Now you might think that you’re off the hook. You’ve looked around, you’ve looked up - and we’re at the end of our passage. In a few minutes we’ll be praying for our community, so are we in the clear? Just leave it to the Lord and keep your head down?
Sometimes those chapter divisions are in really bad places. You see, we didn’t have those big number 10s for the first thousand years of the New Testament. And sometimes when we read, whether it’s in church or in our quiet times, we go as far as the end of a chapter and then stop. But the story continues. And what we find when we read on into chapter 10 is that the disciples were the answer to their own prayers. They pray for workers, and Jesus sends them out (10:5) to get on with the work.

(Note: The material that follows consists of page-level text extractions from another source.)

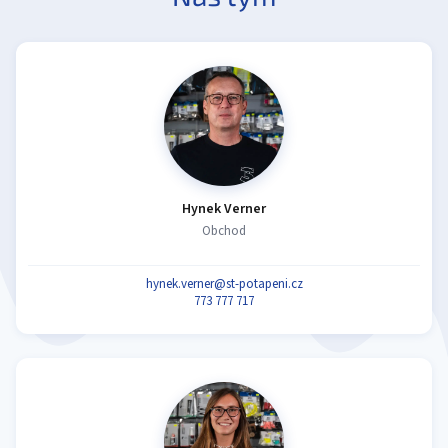
Hynek Verner
Obchod
hynek.verner@st-potapeni.cz
773 777 717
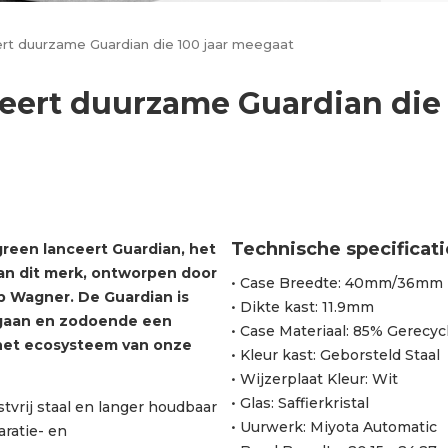
rt duurzame Guardian die 100 jaar meegaat
eert duurzame Guardian die 
Technische specificat
een lanceert Guardian, het
an dit merk, ontworpen door
• Case Breedte: 40mm/36mm
b Wagner. De Guardian is
• Dikte kast: 11.9mm
 gaan en zodoende een
• Case Materiaal: 85% Gerecycl
het ecosysteem van onze
• Kleur kast: Geborsteld Staal
• Wijzerplaat Kleur: Wit
• Glas: Saffierkristal
tvrij staal en langer houdbaar
• Uurwerk: Miyota Automatic
aratie- en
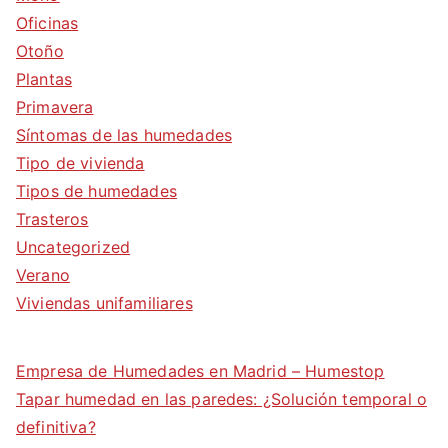
Oficinas
Otoño
Plantas
Primavera
Síntomas de las humedades
Tipo de vivienda
Tipos de humedades
Trasteros
Uncategorized
Verano
Viviendas unifamiliares
Empresa de Humedades en Madrid – Humestop
Tapar humedad en las paredes: ¿Solución temporal o
definitiva?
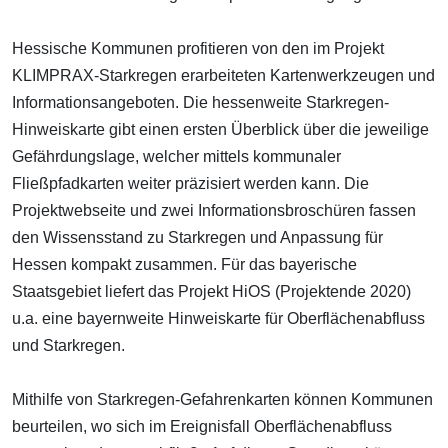
Hessische Kommunen profitieren von den im Projekt
KLIMPRAX-Starkregen erarbeiteten Kartenwerkzeugen und
Informationsangeboten. Die hessenweite Starkregen-
Hinweiskarte gibt einen ersten Überblick über die jeweilige
Gefährdungslage, welcher mittels kommunaler
Fließpfadkarten weiter präzisiert werden kann. Die
Projektwebseite und zwei Informationsbroschüren fassen
den Wissensstand zu Starkregen und Anpassung für
Hessen kompakt zusammen. Für das bayerische
Staatsgebiet liefert das Projekt HiOS (Projektende 2020)
u.a. eine bayernweite Hinweiskarte für Oberflächenabfluss
und Starkregen.
Mithilfe von Starkregen-Gefahrenkarten können Kommunen
beurteilen, wo sich im Ereignisfall Oberflächenabfluss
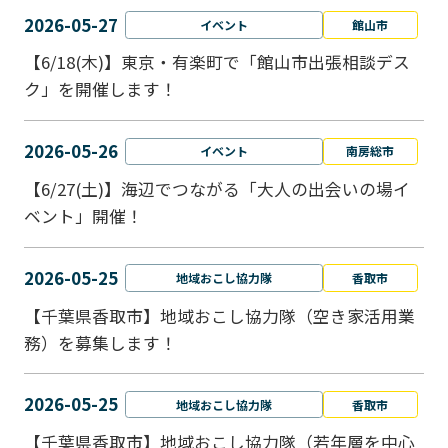
2026-05-27
イベント
館山市
【6/18(木)】東京・有楽町で「館山市出張相談デス
ク」を開催します！
2026-05-26
イベント
南房総市
【6/27(土)】海辺でつながる「大人の出会いの場イ
ベント」開催！
2026-05-25
地域おこし協力隊
香取市
【千葉県香取市】地域おこし協力隊（空き家活用業
務）を募集します！
2026-05-25
地域おこし協力隊
香取市
【千葉県香取市】地域おこし協力隊（若年層を中心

You don’t have to go away to be a missionary; you don’t need to go to a far off corner of the field to bring in a harvest. As Jesus teaches us in our reading tonight, you just need to look around (and see the hopeless and helpless); look up (and ask the Lord to send out workers to share the good news); and go out (as the Lord sends us to share his love).
This is a prayer that still needs to be prayed - the lost are still lost; the Lord still saves; there’s still room in his harvest-home. So pray, pray, pray; keep praying for your friends and neighbours and colleagues; pray for opportunities to open up like the uniform shop, and other ways to meet needs and show God’s love; and if the Lord is prompting and prodding you to go out, whether across the world or across the street, then go in his strength, with his promises. It’s his work, and he will bring it to completion.
This sermon was preached at the Evening Praise service in Fivemiletown Parish Church on Sunday 18th August 2013.